Oct 23 2008
Random Impressions and Stream of Consciousness in Japan
Just back from a trip to Japan. My first ever. Enjoyed it immensely.
It is also a very tiring trip–not only it was short and compact, but I was left with so many impressions and had so many thoughts, it is now quite an overwhelming task to write them down.
I tried to take notes on Euro and Brazil trips but gave up on Xin Jiang. The history and culture of the ancient West Realm (西域) was just too high a mountain to scale.
But Japan is different. I feel like I am floating in thoughts, ready to write them down. But don’t know where to start. So I will try a different tack …
I will start with a poem that can best summarize my trip:
绿蚁新醅酒
红泥小火炉
晚来天欲雪
能饮一杯无
Thought about “一花一世界” but the above poem is more secular and existential.
I was fortunate enough to have experienced both the Urban Japan (Tokyo) and the Rural Japan (Susami)
The Urban Japan:
Tokyo is a very crowded place but is surprisingly clean and quiet. The only exceptions are occasional foul smells from underground sewage and the ubiquitous door sensor chimes.

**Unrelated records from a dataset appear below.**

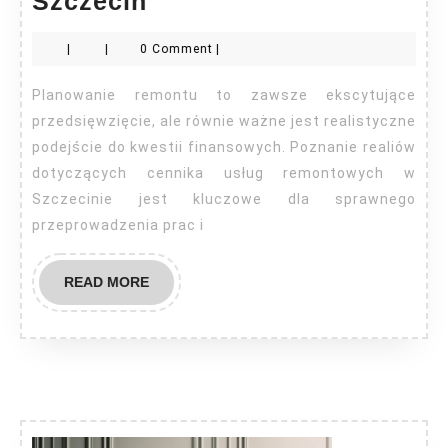
Szczecin
usług
|
|
0 Comment
|
remontowych
Szczecin
Planowanie remontu to zawsze ekscytujące
przedsięwzięcie, ale równie ważne jest realistyczne
podejście do kwestii finansowych. Poznanie realiów
dotyczących cennika usług remontowych w
Szczecinie jest kluczowe dla sprawnego
przeprowadzenia prac i
READ
READ MORE
MORE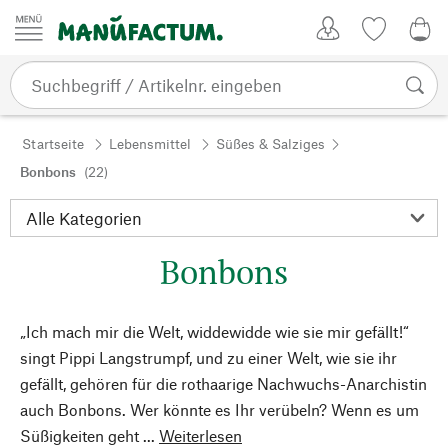
Zum Inhalt springen
Kundenkonto
Merkliste
0,0
Startseite
Lebensmittel
Süßes & Salziges
Bonbons
(22)
Bonbons
„Ich mach mir die Welt, widdewidde wie sie mir gefällt!“
singt Pippi Langstrumpf, und zu einer Welt, wie sie ihr
gefällt, gehören für die rothaarige Nachwuchs-Anarchistin
auch Bonbons. Wer könnte es Ihr verübeln? Wenn es um
Süßigkeiten geht ...
Weiterlesen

Tokyo is the epicenter of urban living. Urban living in general is about constantly generating symbols, meanings that are trivial but full of subtlety. You define who you are and which “tribe” you belong, by choosing where to shop for cloth, for shoes, or where to get what pastry from which bakery, let along to say your choice of restaurants and bars. It is something Pagans will never understand.
The Tsukiji fish market (築地市場) is the best-kept secret from mass tourism. It is a photographer’s heaven. One can never appreciate Japanese seafood culture without visiting this market. I saw more creatures from the sea there than from any aquarium I have been to. Yet the place doesn’t smell fishy at all–just tells you how fresh the products are.

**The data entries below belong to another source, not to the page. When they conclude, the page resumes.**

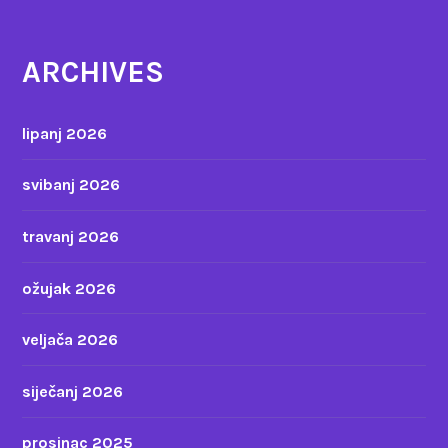
ARCHIVES
lipanj 2026
svibanj 2026
travanj 2026
ožujak 2026
veljača 2026
siječanj 2026
prosinac 2025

Japanese food is the opposite of Chinese food: healthy, lean and single-themed: you can trace most of the flavoring ingredients to one single item–soybean.
Japanese are relentless in their pursuit of perfect appearance: young ladies apply makeups (mostly moderately) and dress stylishly. The Brazilians like to show off their bodies but not their faces, the Japanese are the opposite but with the same intensity.
Tokyo is perhaps the best indexed city in all the places I have been to. Not only every subway stop, but every exit of every stop is marked by numbers. Tokyo’s public transit is denser than the spider webs outside of my window, yet once you understand how it is indexed, you can get around without knowing any Japanese.
Japan is clean. Very clean. Wherever you go–construction sites, store front, subway entrances …–you don’t have look hard to find a spot to put down your backpack. This is especially amazing consider how few trash bins are on the streets. I bet everyone walking around me have some trash in their pockets.
Japanese may use plastic wraps rather liberally, they have a first-class recycling culture that totally offsets the excess. Here are the categories: glass bottles, plastic bottles, paper, burnable trash and landfill trash. Public trash bins don’t always label which hole is for what–that is why I often had to carry trash back to hotel.
The recycling schedule is quite complicated (I will try to get a copy). It should be programmed on cell phones and PDAs to remind people.
All Japanese seem to use one kind of cell phone: thin, large screen shell phones.
Tokyo public transit has everything: bus, light rail, subway and train. One thing to note though: subway is privately run. Every company is called a “line” and has several “routes”. You don’t always get the integrated, city-wide subway map at the stations.
The subway entrance at Shiboya (渋谷) happens to be the intersection of several lines. Song and I had no idea when we walked in. Suddenly, torrents of people coming from all directions and caught us in the middle. For a second, I had a sensation of drowning.
As a tourist from America, I made two mistakes during the trip:
1. Movement: ALWAYS stay on the left–particularly when riding bicycles! Never make sudden movements without looking first. In front of Asakusa Temple (浅草寺), I tried to take a picture and stepped backwards (without looking). Boom! I bumped into an old man. And that is not the only time. After all, Tokyo is a much more crowded place than most places in America.
2. Passing food using chopstick to chopstick: I was told that is a very inauspicious move–people only do so when picking unburnt bones from ash urns.